Renzi da Mentana, la forza comunicativa tra forma e contenuto
Qui si parla di tv, di comunicazione, non di politica. L’intervista di Enrico Mentana a Matteo Renzi nel corso della trasmissione «Bersaglio mobile» è stata una buona occasione per verificare la forza comunicativa dell’ex premier, quella forza che era stata una delle sue armi più efficaci (La7, mercoledì, ore 21,30).
Com’è noto, Renzi ha pubblicato un libro che si chiama Avanti (Feltrinelli), un titolo che sa molto di paradosso, se non di ossimoro, perché non poche pagine sono state utilizzate per fare i conti con il passato, come ha ammesso lo stesso autore «era giusto mettere agli atti per evitare ricostruzioni fantasiose». La forza comunicativa di Renzi si è sempre basata più sulla forma che sul contenuto. Nei suoi discorsi ciò che importava era il tono, la forma, l’amore per la battuta a effetto. Renzi contava in quanto icona, in quanto lì, pura potenza che si prestava (con un certo grado di ottimismo della volontà) a diventare atto nelle operazioni di governo. Adesso tutto è cambiato, bisogna rispondere alla domanda chiave di Mentana: «Perché tutti ce l’avevano con lei?». Renzi è molto meno efficace quando gioca in difesa, quando è costretto a rivendicare il lavoro fatto, quando deve giustificare la sconfitta: «La storia dirà se il referendum costituzionale è stato davvero sul merito o sul mio governo. Io lo rifarei, quel referendum non era per me».

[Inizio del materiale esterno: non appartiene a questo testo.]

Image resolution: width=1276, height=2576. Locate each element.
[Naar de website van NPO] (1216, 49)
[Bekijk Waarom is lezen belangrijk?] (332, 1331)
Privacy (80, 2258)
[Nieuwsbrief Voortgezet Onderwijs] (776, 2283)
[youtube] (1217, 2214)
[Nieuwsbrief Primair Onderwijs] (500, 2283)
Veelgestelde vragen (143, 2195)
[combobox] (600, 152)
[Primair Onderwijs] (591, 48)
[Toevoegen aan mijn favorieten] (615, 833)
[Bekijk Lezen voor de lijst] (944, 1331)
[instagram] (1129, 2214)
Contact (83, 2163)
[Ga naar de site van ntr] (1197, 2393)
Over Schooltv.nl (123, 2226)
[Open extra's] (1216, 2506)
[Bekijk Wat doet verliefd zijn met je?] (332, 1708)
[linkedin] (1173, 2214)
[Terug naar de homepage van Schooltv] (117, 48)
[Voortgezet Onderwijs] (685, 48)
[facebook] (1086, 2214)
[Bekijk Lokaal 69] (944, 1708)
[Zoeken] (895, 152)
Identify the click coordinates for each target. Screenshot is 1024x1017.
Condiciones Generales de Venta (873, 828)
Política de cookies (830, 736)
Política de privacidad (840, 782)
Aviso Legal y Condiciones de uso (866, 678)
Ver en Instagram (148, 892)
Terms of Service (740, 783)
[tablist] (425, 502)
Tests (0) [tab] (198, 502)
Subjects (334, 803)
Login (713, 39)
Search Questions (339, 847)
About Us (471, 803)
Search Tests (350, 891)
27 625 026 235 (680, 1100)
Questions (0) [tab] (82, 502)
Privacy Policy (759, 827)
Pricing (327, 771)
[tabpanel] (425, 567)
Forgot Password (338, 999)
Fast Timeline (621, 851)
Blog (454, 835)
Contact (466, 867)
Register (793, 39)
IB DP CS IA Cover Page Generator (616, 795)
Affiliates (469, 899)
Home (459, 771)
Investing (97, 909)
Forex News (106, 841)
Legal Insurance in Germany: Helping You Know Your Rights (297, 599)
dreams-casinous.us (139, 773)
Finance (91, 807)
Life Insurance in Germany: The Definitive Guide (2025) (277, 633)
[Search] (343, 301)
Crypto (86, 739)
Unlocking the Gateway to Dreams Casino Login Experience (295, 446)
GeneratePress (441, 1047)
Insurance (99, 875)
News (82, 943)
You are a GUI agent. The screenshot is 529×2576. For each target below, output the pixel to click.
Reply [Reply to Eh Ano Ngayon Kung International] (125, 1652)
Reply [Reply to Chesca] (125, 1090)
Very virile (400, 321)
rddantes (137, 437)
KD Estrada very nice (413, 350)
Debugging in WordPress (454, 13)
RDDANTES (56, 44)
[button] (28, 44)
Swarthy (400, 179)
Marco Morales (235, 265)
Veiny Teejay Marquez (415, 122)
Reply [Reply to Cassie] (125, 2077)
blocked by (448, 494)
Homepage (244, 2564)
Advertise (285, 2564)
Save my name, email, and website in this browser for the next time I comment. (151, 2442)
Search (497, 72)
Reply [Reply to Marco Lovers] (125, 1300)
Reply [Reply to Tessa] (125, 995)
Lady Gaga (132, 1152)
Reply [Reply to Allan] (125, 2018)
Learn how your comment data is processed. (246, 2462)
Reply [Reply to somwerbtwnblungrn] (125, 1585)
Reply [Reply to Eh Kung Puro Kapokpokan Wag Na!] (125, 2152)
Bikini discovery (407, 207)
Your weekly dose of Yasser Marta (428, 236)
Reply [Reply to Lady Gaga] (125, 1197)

Sicuro? E poi, a mettersi sul piano delle battute con Mentana, si rischia sempre. Invitato a dare risposte più «secche», deve incassare l’inevitabile facezia: «Compatibilmente con il livello dietetico». Per non parlare delle puntualizzazioni su Khomeini (definito dall’ex premier come un dittatore) o sulle citazioni latine. In questo momento la loquacità non è sufficiente e il carisma è offuscato. Bisogna ricominciare da capo. E per farlo in modo efficace, bisognava forse staccare la spina, sparire per un po’ e non scrivere libri.